To work her magic, Lauren and her crew spent hours applying fine, black grit to the floor, walls, ceiling, and furniture of the set. Resembling black mold, the grit looked like the stuff you might find if you opened a broken refrigerator that had been left closed for a year. Little bits of black grit everywhere!
The second unit work was going well until the spider, evidently energized by the lights, decided to bolt and hide among the grit. A search ensued, the spider was found, and the scene was shot without further incident.
But then, weeks later, David and his editor Tony Kearns (who also worked on Black Mirror‘s “Bandersnatch” and “Metalhead”) reviewed the footage and decided not to use it.
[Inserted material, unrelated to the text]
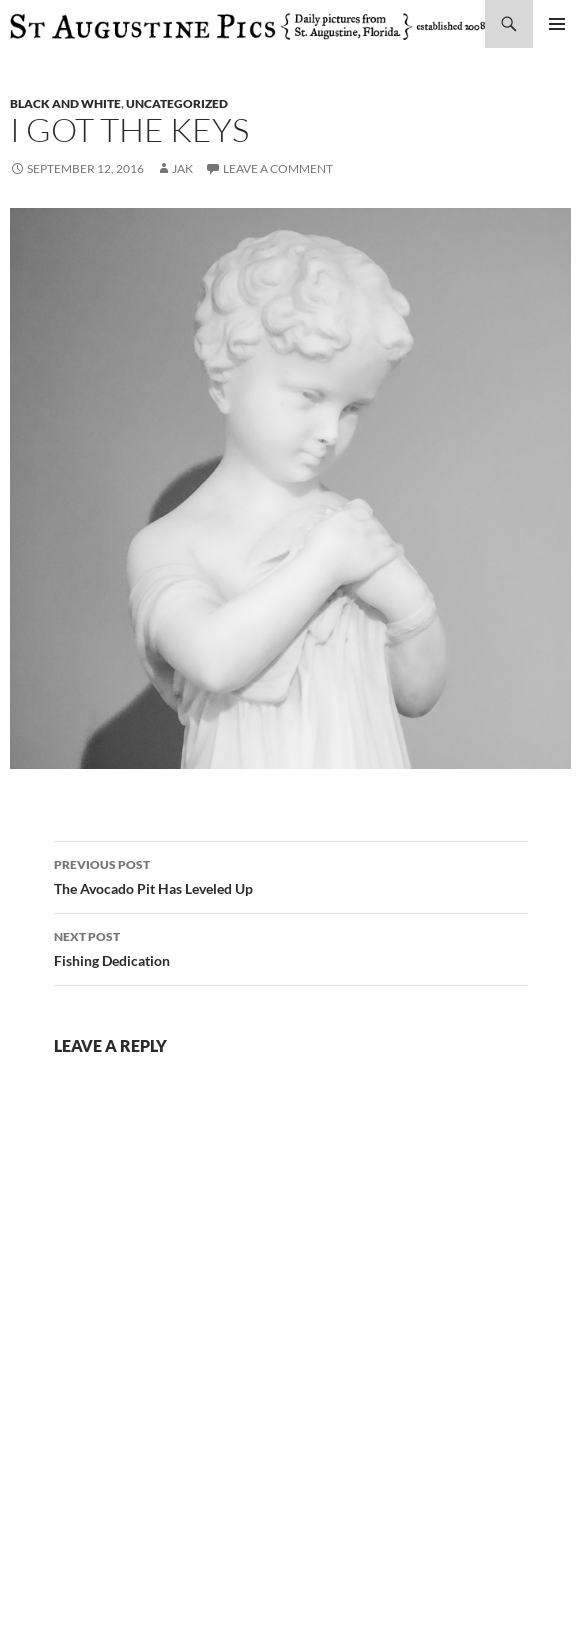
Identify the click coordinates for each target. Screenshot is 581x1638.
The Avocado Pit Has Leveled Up (291, 875)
As David explains, “It was such a powerful, startling image that it stole from the first scene.” Or, in the words of Merian C. Cooper, it “stopped the show.”
Nightmare Cinema was released to theaters on June 21 and is currently available via video on demand from iTunes, Amazon, FandangoNow. DVD and Blu-Ray editions are scheduled for release on September 3. As I write this, it continues its run at select theaters, including The Parkway Theater in Pittsburgh where you still have time to catch it as it was intended to be seen — on the big screen before a roomful of responsive fans.